The lines to copy are those in the records below that hold the word "разноо".

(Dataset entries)
=== Section Start ===

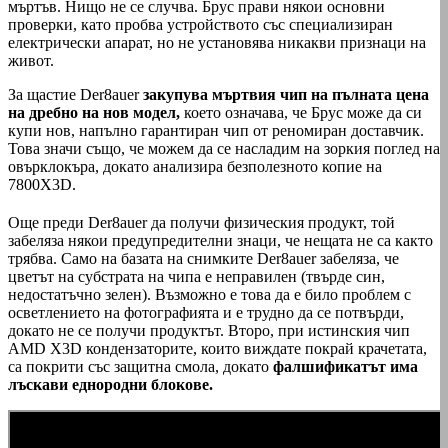
мъртъв. Нищо не се случва. Брус прави някои основни
проверки, като пробва устройството със специализиран
електрически апарат, но не установява никакви признаци на
живот.
За щастие Der8auer
закупува мъртвия чип на пълната цена
на дребно на нов модел,
което означава, че Брус може да си
купи нов, напълно гарантиран чип от реномиран доставчик.
Това значи също, че можем да се насладим на зоркия поглед на
овърклокъра, докато анализира безполезното копие на
7800X3D.
Още преди Der8auer да получи физическия продукт, той
забеляза някои предупредителни знаци, че нещата не са както
трябва. Само на базата на снимките Der8auer забеляза, че
цветът на субстрата на чипа е неправилен (твърде син,
недостатъчно зелен). Възможно е това да е било проблем с
осветлението на фотографията и е трудно да се потвърди,
докато не се получи продуктът. Второ, при истинския чип
AMD X3D кондензаторите, които виждате покрай крачетата,
са покрити със защитна смола, докато
фалшификатът има
лъскави еднородни блокове.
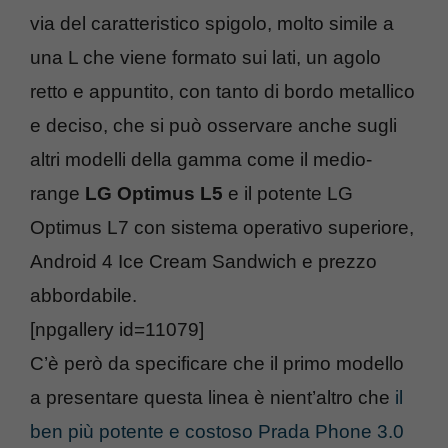
via del caratteristico spigolo, molto simile a
una L che viene formato sui lati, un agolo
retto e appuntito, con tanto di bordo metallico
e deciso, che si può osservare anche sugli
altri modelli della gamma come il medio-
range
LG Optimus L5
e il potente LG
Optimus L7 con sistema operativo superiore,
Android 4 Ice Cream Sandwich e prezzo
abbordabile.
[npgallery id=11079]
C’è però da specificare che il primo modello
a presentare questa linea è nient’altro che
il
ben più potente e costoso Prada Phone 3.0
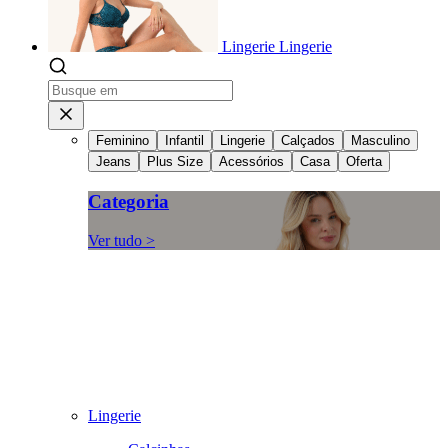
Lingerie
Lingerie
Feminino
Infantil
Lingerie
Calçados
Masculino
Jeans
Plus Size
Acessórios
Casa
Oferta
Categoria
Ver tudo >
Lingerie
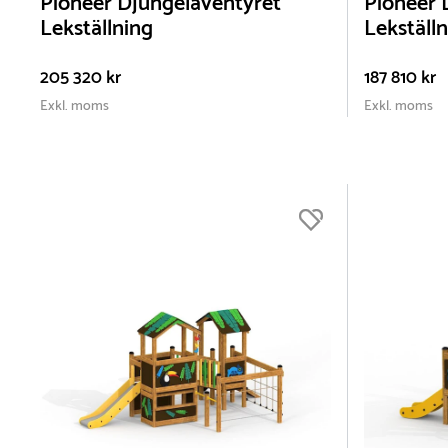
Pioneer Djungeläventyret
Pioneer 
Lekställning
Lekställ
205 320 kr
187 810 kr
Exkl. moms
Exkl. moms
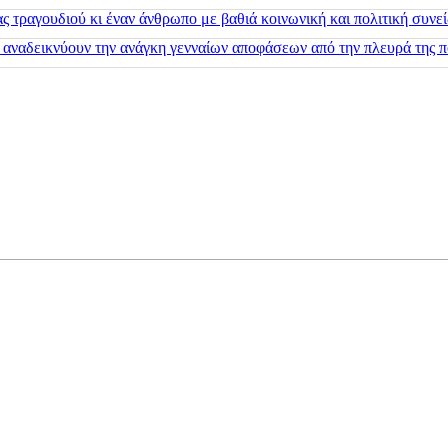
 τραγουδιού κι έναν άνθρωπο με βαθιά κοινωνική και πολιτική συνε
 αναδεικνύουν την ανάγκη γενναίων αποφάσεων από την πλευρά της π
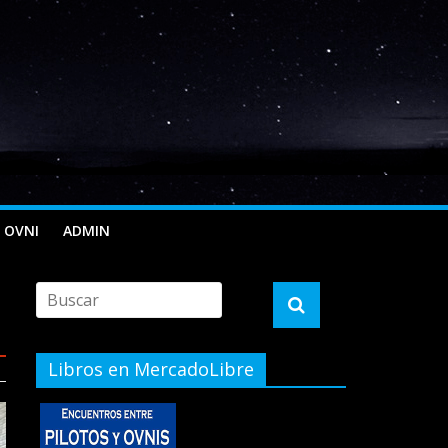
 OVNI
ADMIN
Libros en MercadoLibre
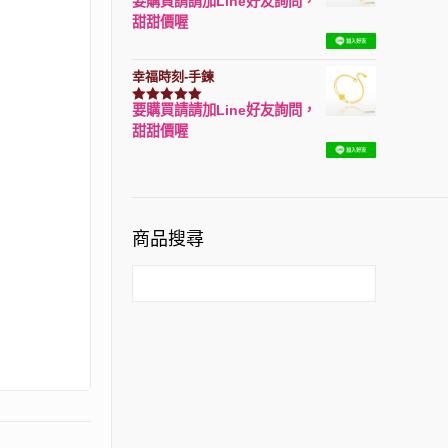
要購買請請加Line好友詢問，
評分
7740
滿分 5
甜甜價喔
幸福時刻-手鍊
要購買請請加Line好友詢問，
評分
3150
滿分 5
甜甜價喔
商品搜尋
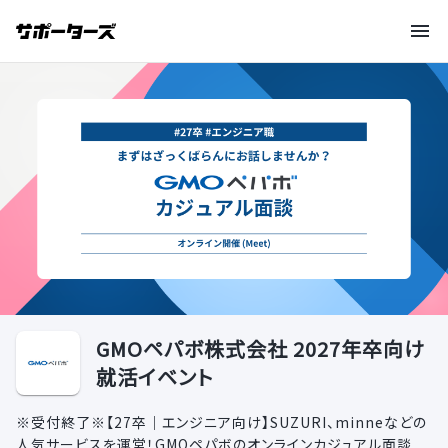
GMOペパボ株式会社 2027年卒向け
就活イベント
※受付終了※【27卒｜エンジニア向け】SUZURI、minneなどの
人気サービスを運営！GMOペパボのオンラインカジュアル面談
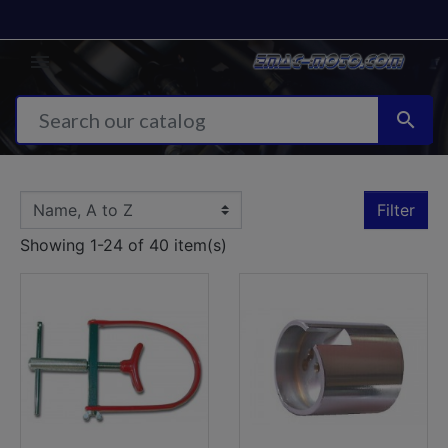


Filter
Showing 1-24 of 40 item(s)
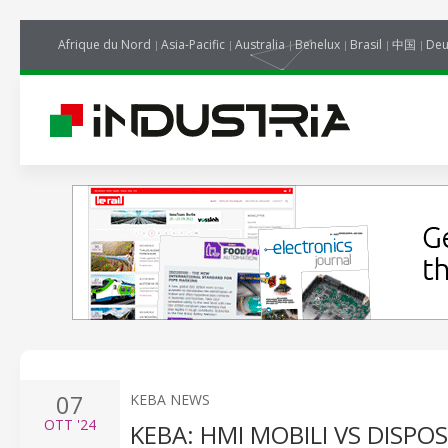
Afrique du Nord
Asia-Pacific
Australia
Benelux
Brasil
中国
Deu
07
KEBA NEWS
OTT
'24
KEBA: HMI MOBILI VS DISPOSI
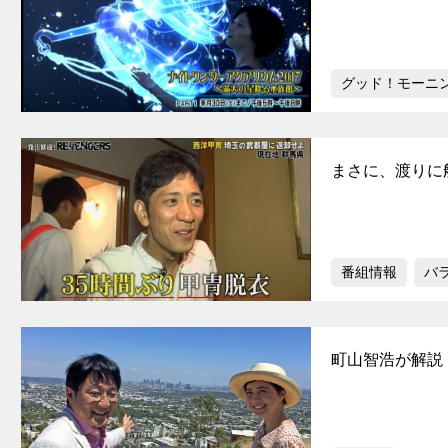
グッド！モーニ
まさに、渡りに
番組情報
バ
町山智浩が解説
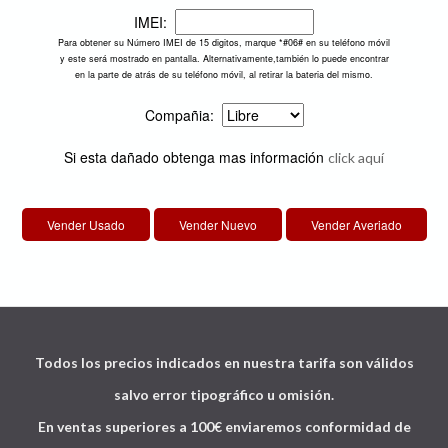
IMEI:
Para obtener su Número IMEI de 15 digitos, marque *#06# en su teléfono móvil
y este será mostrado en pantalla. Alternativamente,también lo puede encontrar
en la parte de atrás de su teléfono móvil, al retirar la bateria del mismo.
Compañia:
Si esta dañado obtenga mas información
click aquí
Todos los precios indicados en nuestra tarifa son válidos
salvo error tipográfico u omisión.
En ventas superiores a 100€ enviaremos conformidad de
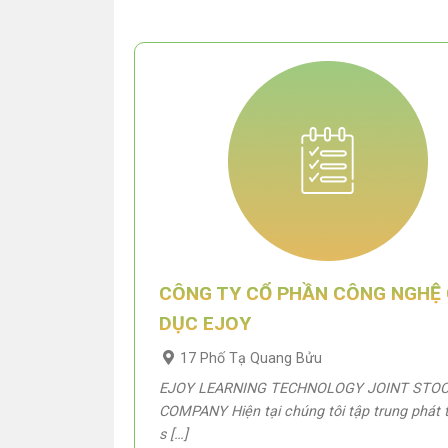
CÔNG TY CỔ PHẦN CÔNG NGHỆ 
DỤC EJOY
17 Phố Tạ Quang Bửu
EJOY LEARNING TECHNOLOGY JOINT STO
COMPANY Hiện tại chúng tôi tập trung phát t
s […]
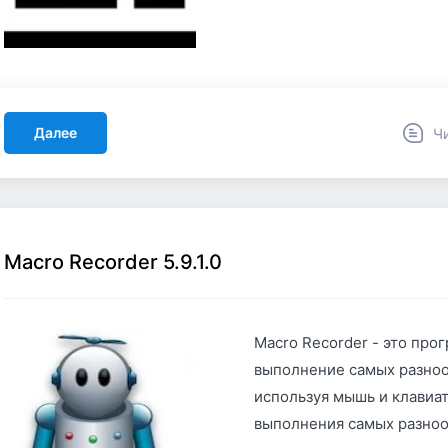
Далее
Ч
Macro Recorder 5.9.1.0
Macro Recorder - это про
выполнение самых разноо
используя мышь и клавиат
выполнения самых разноо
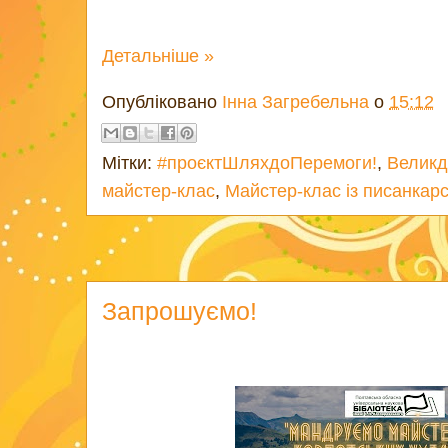
Детальніше »
Опубліковано
Інна Загребельна
о
15:12
Мітки:
#проєктШляхдоПеремоги!
,
Великд
майстер-клас
,
Майстер-клас із писанкар
Запрошуємо!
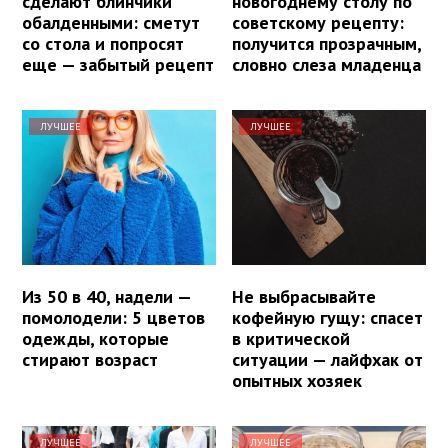
сделают блинчики
новогоднему столу по
обалденными: сметут
советскому рецепту:
со стола и попросят
получится прозрачным,
еще — забытый рецепт
словно слеза младенца
ЛУЧШЕЕ
ЛУЧШЕЕ
Из 50 в 40, надели —
Не выбрасывайте
помолодели: 5 цветов
кофейную гущу: спасет
одежды, которые
в критической
стирают возраст
ситуации — лайфхак от
опытных хозяек
ЛУЧШЕЕ
ЛУЧШЕЕ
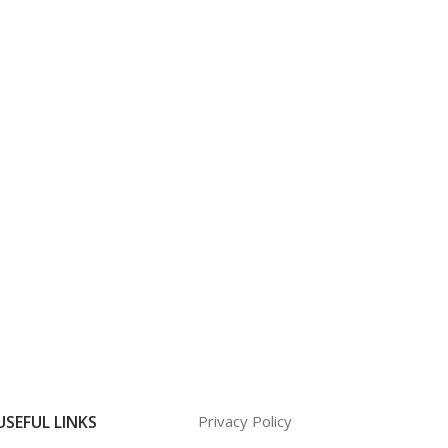
USEFUL LINKS
Privacy Policy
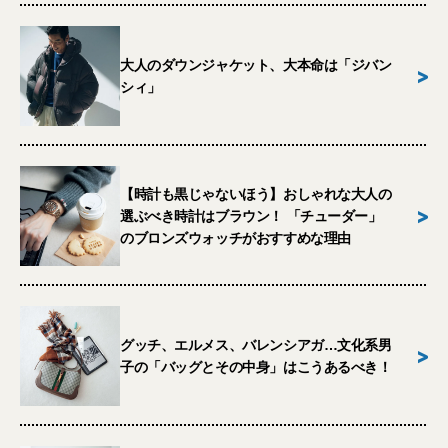
大人のダウンジャケット、大本命は「ジバン
>
シィ」
【時計も黒じゃないほう】おしゃれな大人の
>
選ぶべき時計はブラウン！ 「チューダー」
のブロンズウォッチがおすすめな理由
グッチ、エルメス、バレンシアガ…文化系男
>
子の「バッグとその中身」はこうあるべき！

=== Section End ===

[TASK SOLUTION]
выполнение самых разноо
выполнения самых разноо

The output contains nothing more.